_Problem statement_:
Could you copy each line of the listing that holds "coordinates"?
Excerpted records section start
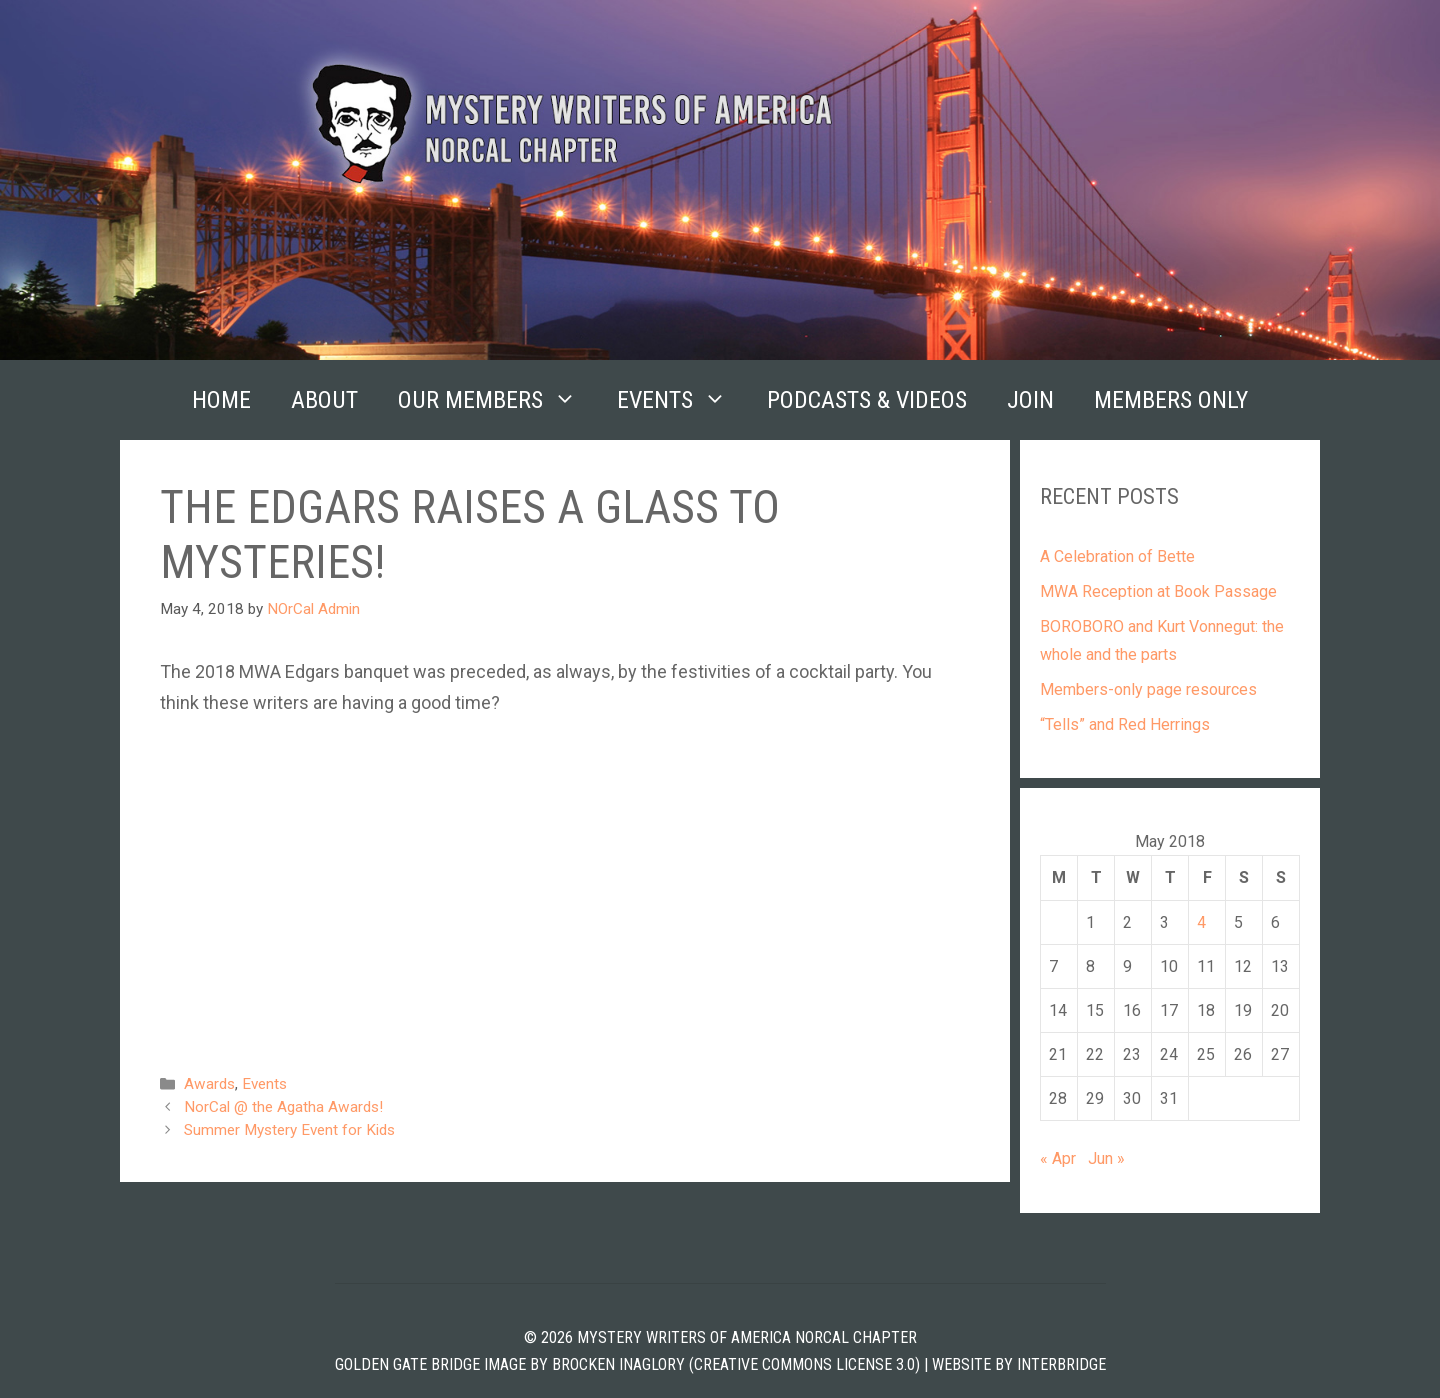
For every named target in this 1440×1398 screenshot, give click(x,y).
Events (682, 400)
Excerpted records section end
Excerpted records section start
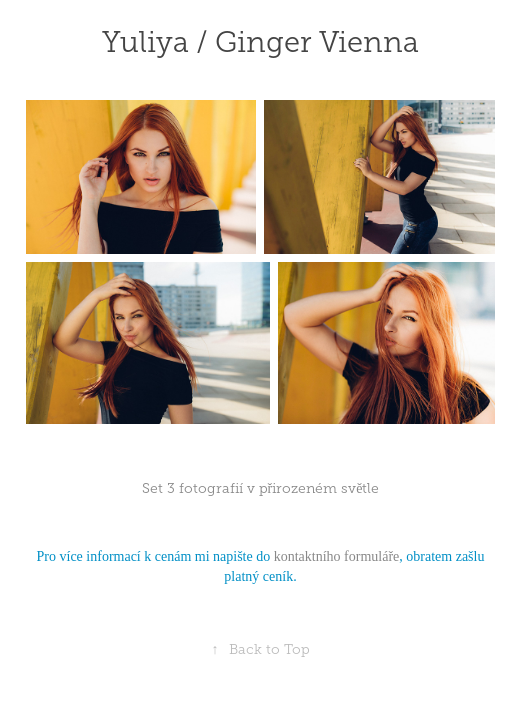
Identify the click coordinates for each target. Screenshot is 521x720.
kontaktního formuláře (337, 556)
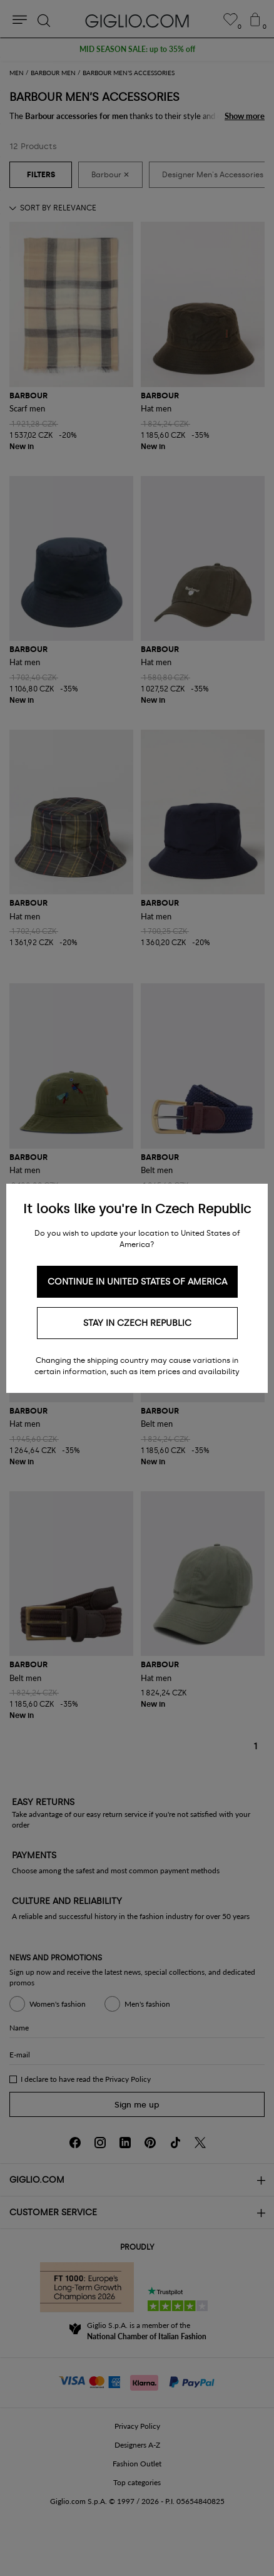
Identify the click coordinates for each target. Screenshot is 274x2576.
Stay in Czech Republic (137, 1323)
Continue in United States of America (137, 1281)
Excerpted records section end
_Answer section_:
Identify the click coordinates for each target. Screenshot is 521x720.
Identify the click coordinates for each target. Screenshot is 274x2576.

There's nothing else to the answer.